Cheney unyieldingly defended the Bush administration’s support for the Guantanamo Bay prison and coercive interrogation of terrorism suspects. 
And he asserted that President Obama will either backtrack on his stated intentions to end those policies or put the country at risk in ways more severe than most Americans — and, he charged, many members of Obama’s own team — understand. 
“When we get people who are more concerned about reading the rights to an Al Qaeda terrorist than they are with protecting the United States against people who are absolutely committed to do anything they can to kill Americans, then I worry,” Cheney said. 
The dire portrait Cheney painted of the country’s security situation was made even grimmer by his comments agreeing with analysts who believe this recession may be a once-in-a-century disaster. 
“It’s unlike anything I’ve ever seen,” Cheney said. “The combination of the financial crisis that started last year, coupled now with, obviously, a major recession, I think we’re a long way from having solved these problems.” 
The interview, less than two weeks after the Bush administration ceded power to Obama, found the man who is arguably the most controversial — and almost surely the most influential — vice president in U.S. history in a self-vindicating mood. 

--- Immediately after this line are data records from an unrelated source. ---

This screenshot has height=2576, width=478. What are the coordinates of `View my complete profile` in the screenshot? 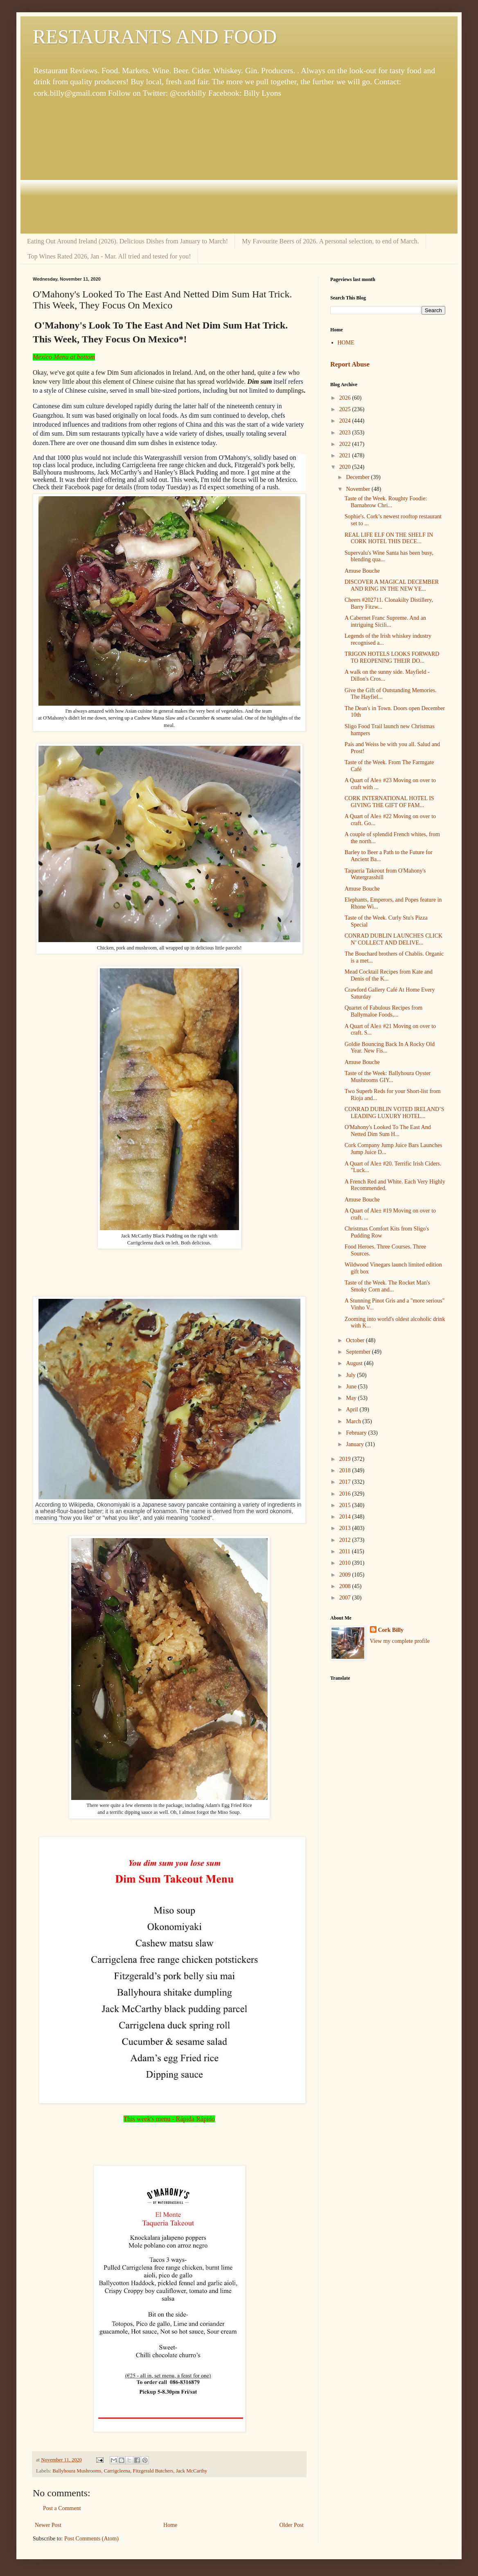 It's located at (400, 1641).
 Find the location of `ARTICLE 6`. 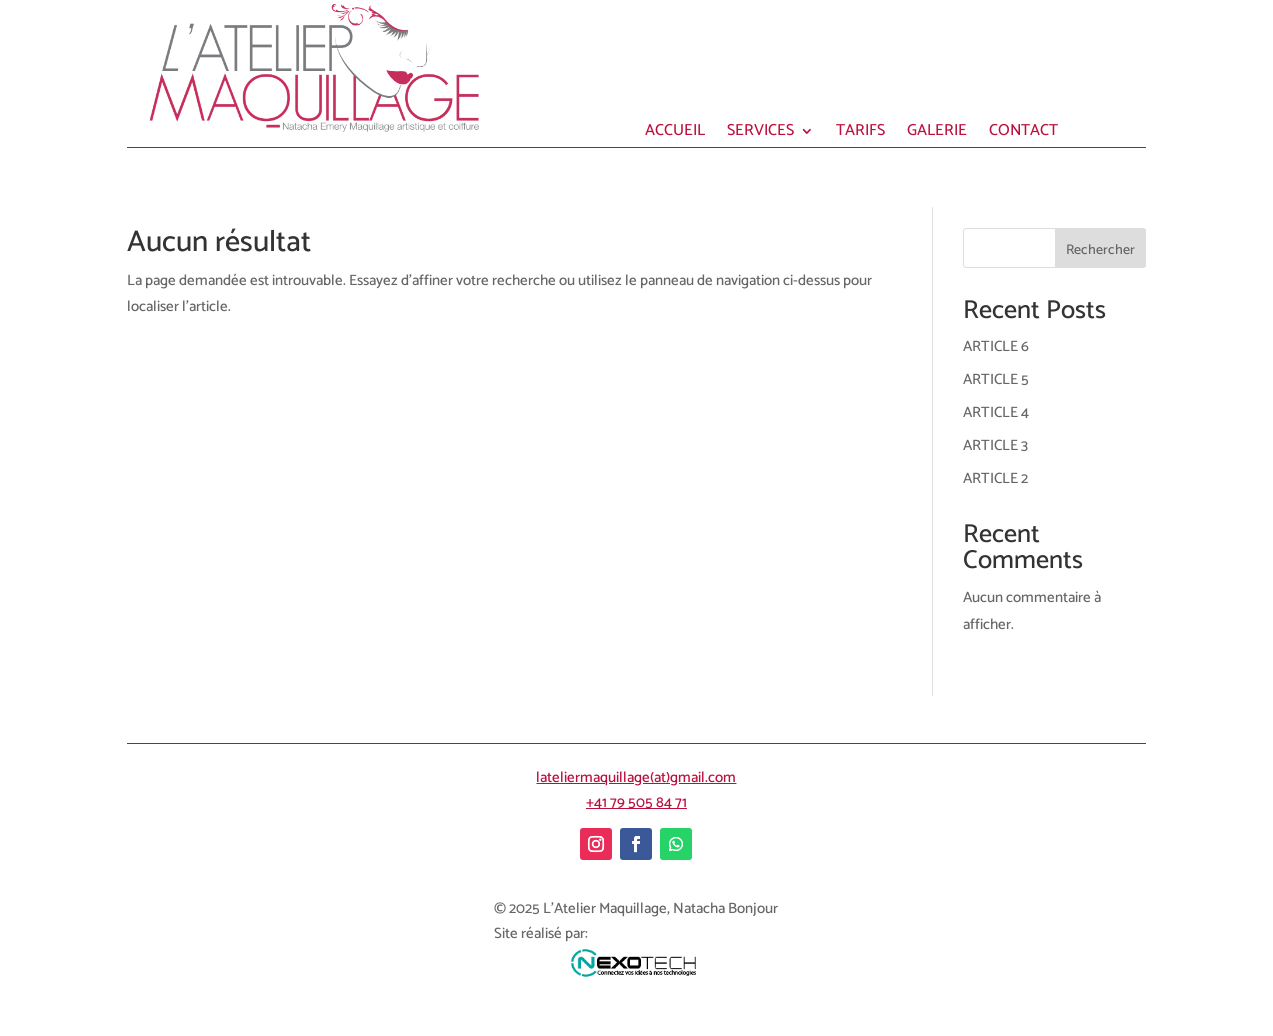 ARTICLE 6 is located at coordinates (996, 346).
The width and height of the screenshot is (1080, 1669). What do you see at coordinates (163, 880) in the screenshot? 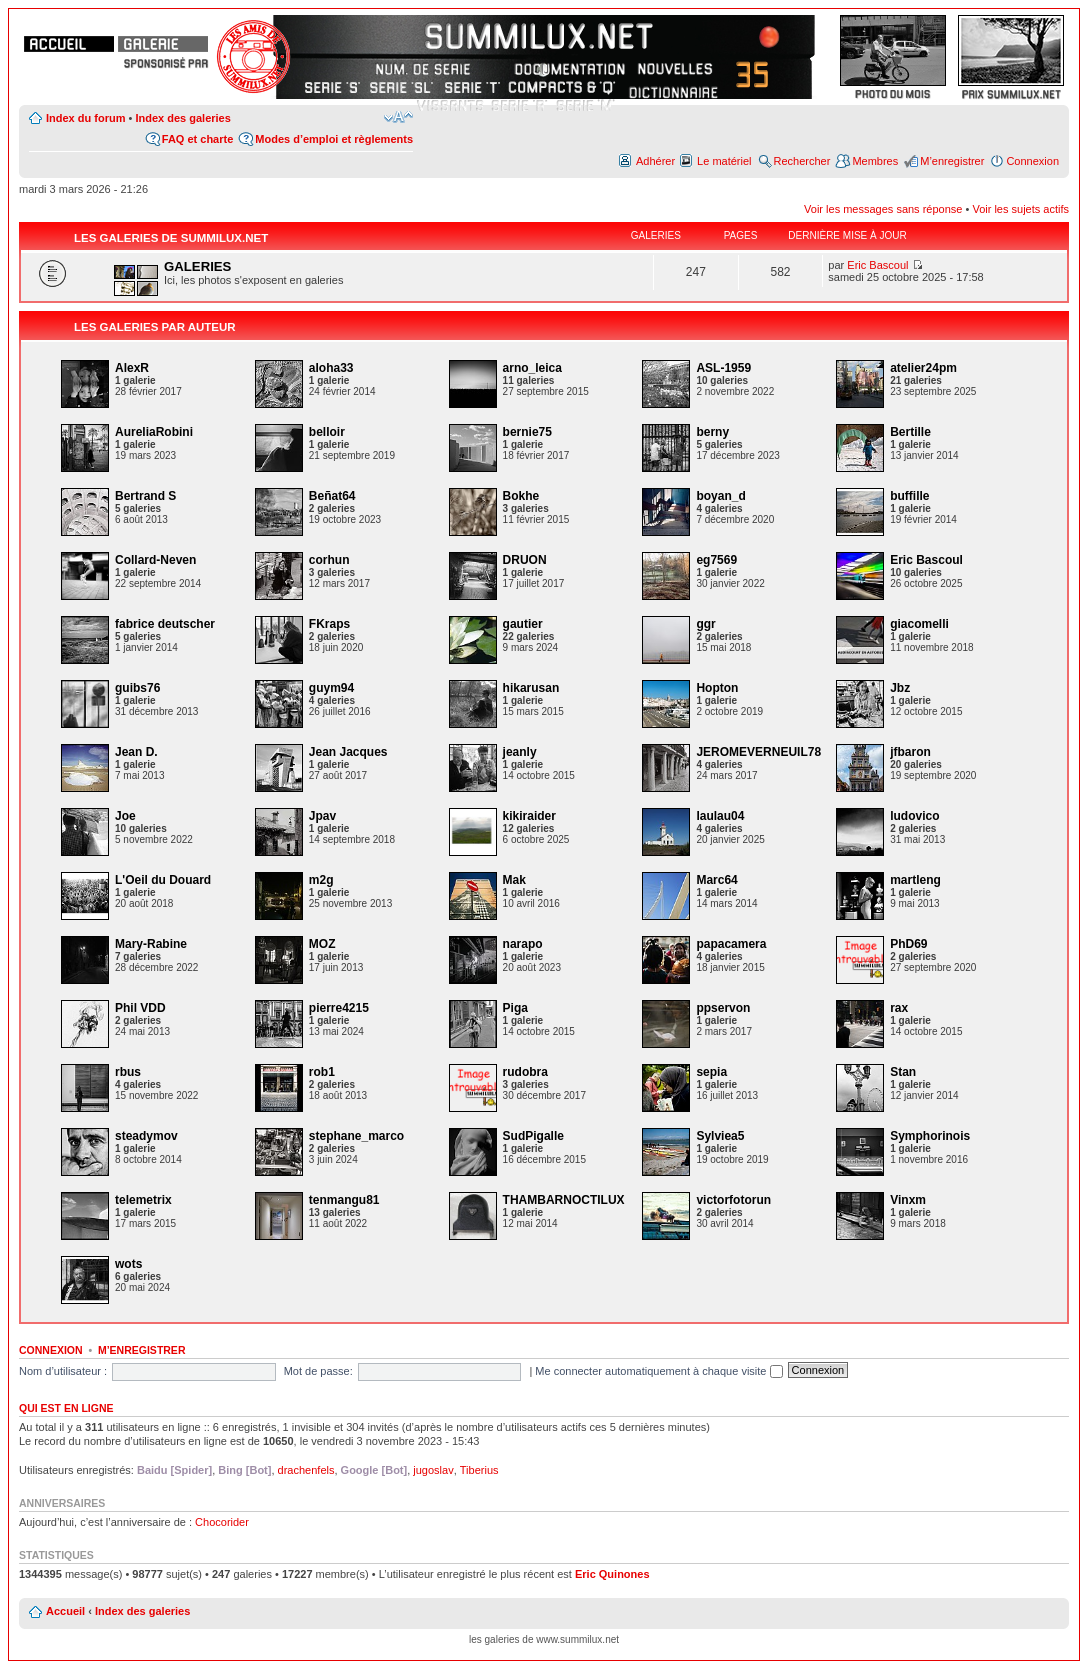 I see `L'Oeil du Douard` at bounding box center [163, 880].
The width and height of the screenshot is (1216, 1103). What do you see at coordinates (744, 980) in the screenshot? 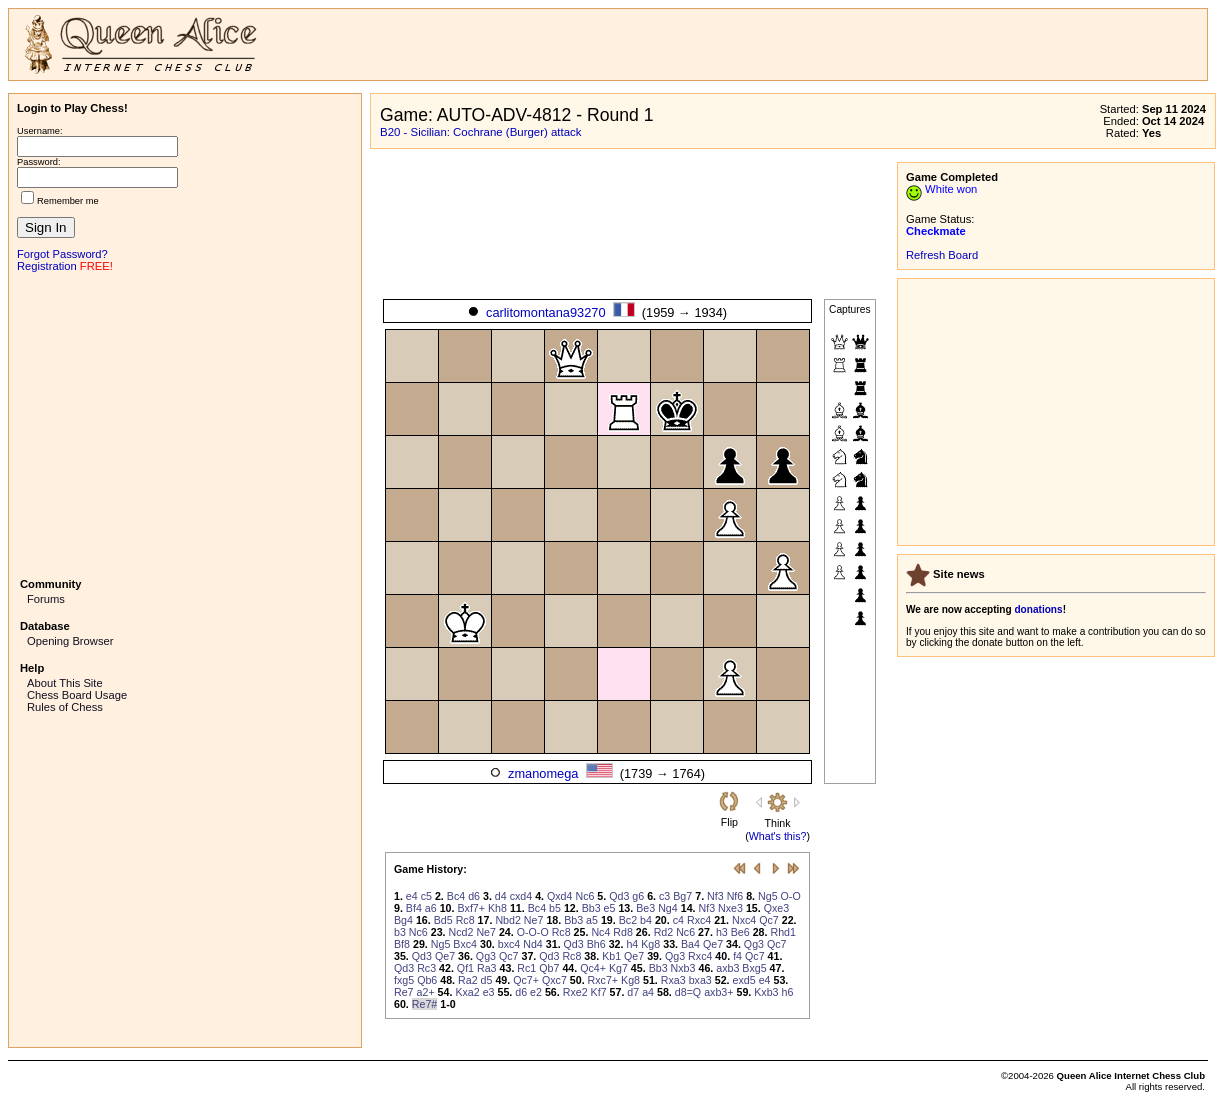 I see `exd5` at bounding box center [744, 980].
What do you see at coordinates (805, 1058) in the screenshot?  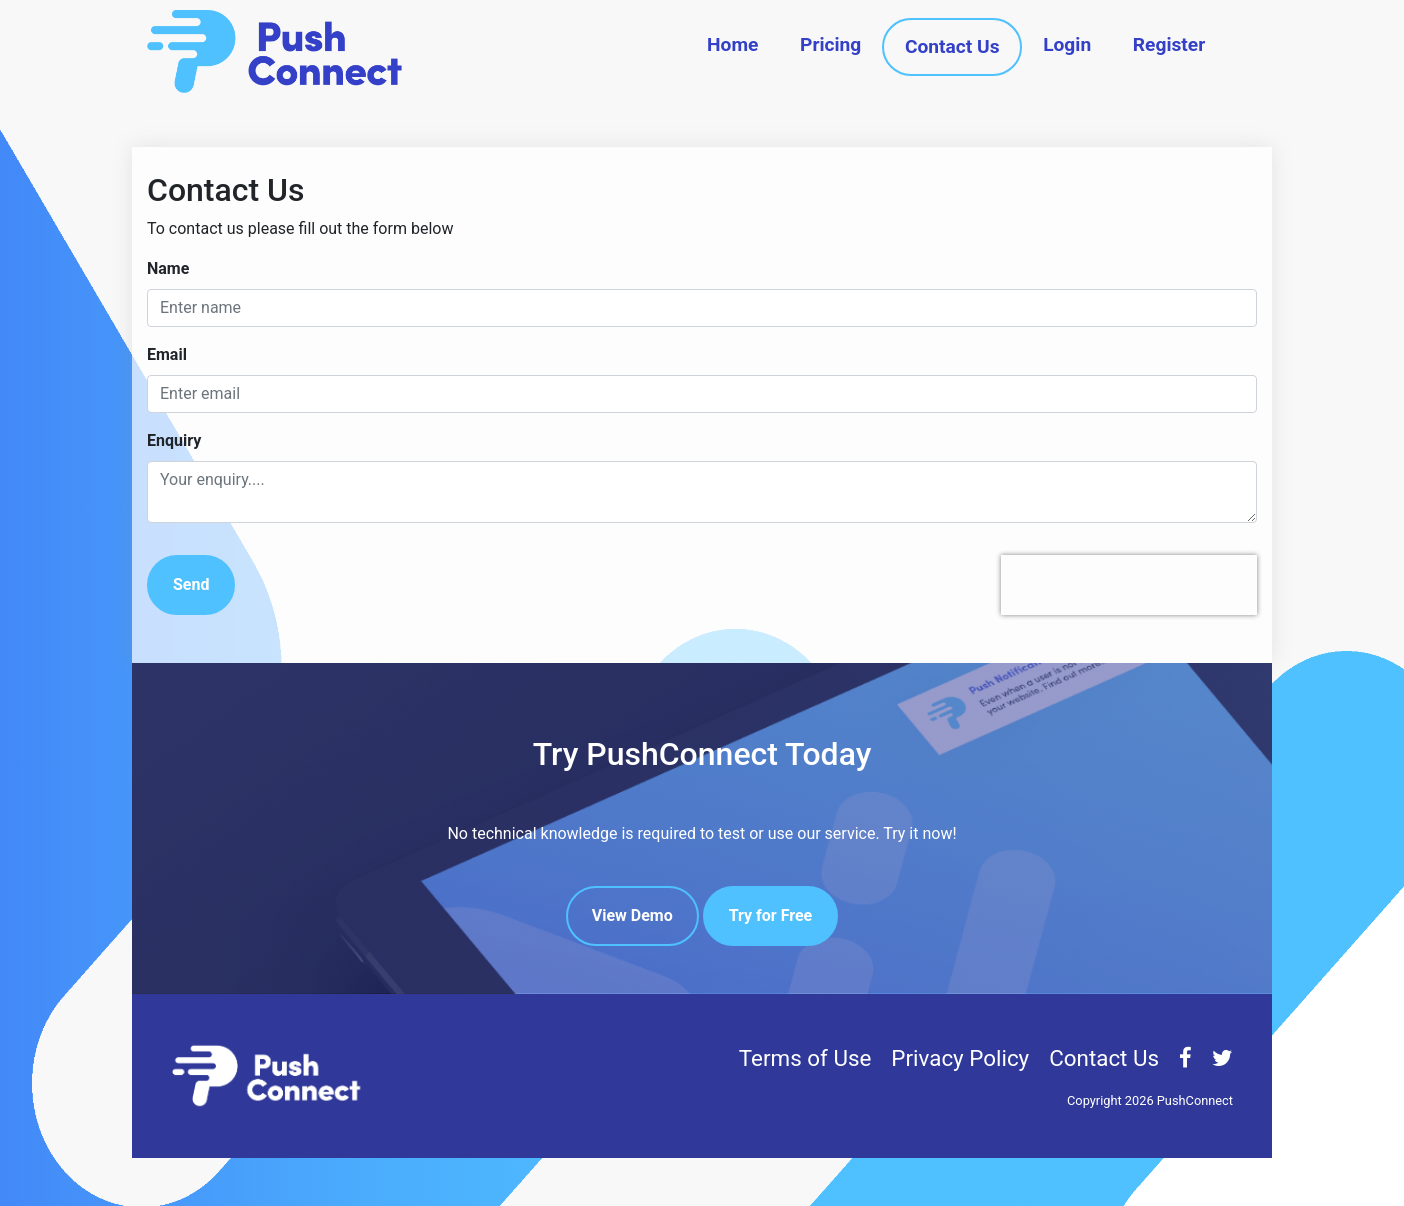 I see `Terms of Use` at bounding box center [805, 1058].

He expressed confidence that files will some day be publicly accessible offering specific evidence that waterboarding and other policies he promoted — over sharp internal dissent from colleagues and harsh public criticism — were directly responsible for averting new Sept. 11-style attacks. 
Protecting the country’s security is “a tough, mean, dirty, nasty business,” he said. “These are evil people. And we’re not going to win this fight by turning the other cheek.” 

Nixonian in background and nature, Dick Cheney will not be remembered as a man who got much right during his career of failing up. But "tough, mean, dirty, nasty" would be an apt etching on his eventual Wyoming headstone.